§ ASSIGNMENT
Go through the material and copy each line in which the word "Windows" shows up.
++++++++++++++++++++
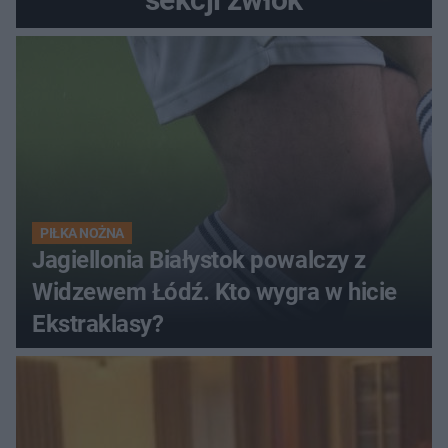
PIŁKA NOŻNA
Jagiellonia Białystok powalczy z
Widzewem Łódź. Kto wygra w hicie
Ekstraklasy?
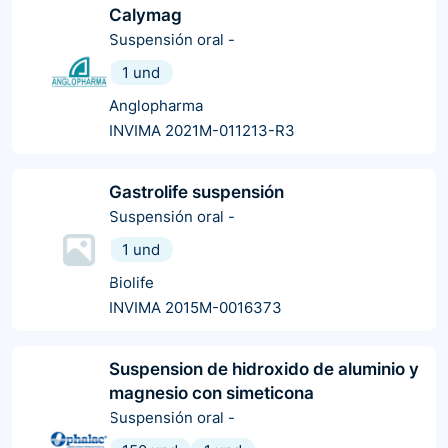
Calymag
Suspensión oral
-
1 und
Anglopharma
INVIMA 2021M-011213-R3
Gastrolife suspensión
Suspensión oral
-
1 und
Biolife
INVIMA 2015M-0016373
Suspension de hidroxido de aluminio y
magnesio con simeticona
Suspensión oral
-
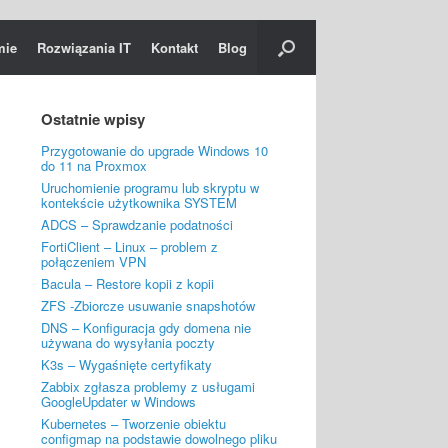
mie
Rozwiązania IT
Kontakt
Blog
Ostatnie wpisy
Przygotowanie do upgrade Windows 10
do 11 na Proxmox
Uruchomienie programu lub skryptu w
kontekście użytkownika SYSTEM
ADCS – Sprawdzanie podatności
FortiClient – Linux – problem z
połączeniem VPN
Bacula – Restore kopii z kopii
ZFS -Zbiorcze usuwanie snapshotów
DNS – Konfiguracja gdy domena nie
używana do wysyłania poczty
K3s – Wygaśnięte certyfikaty
Zabbix zgłasza problemy z usługami
GoogleUpdater w Windows
Kubernetes – Tworzenie obiektu
configmap na podstawie dowolnego pliku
++++++++++++++++++++
§ ANSWER TO THE PROBLEM
Przygotowanie do upgrade Windows 10
GoogleUpdater w Windows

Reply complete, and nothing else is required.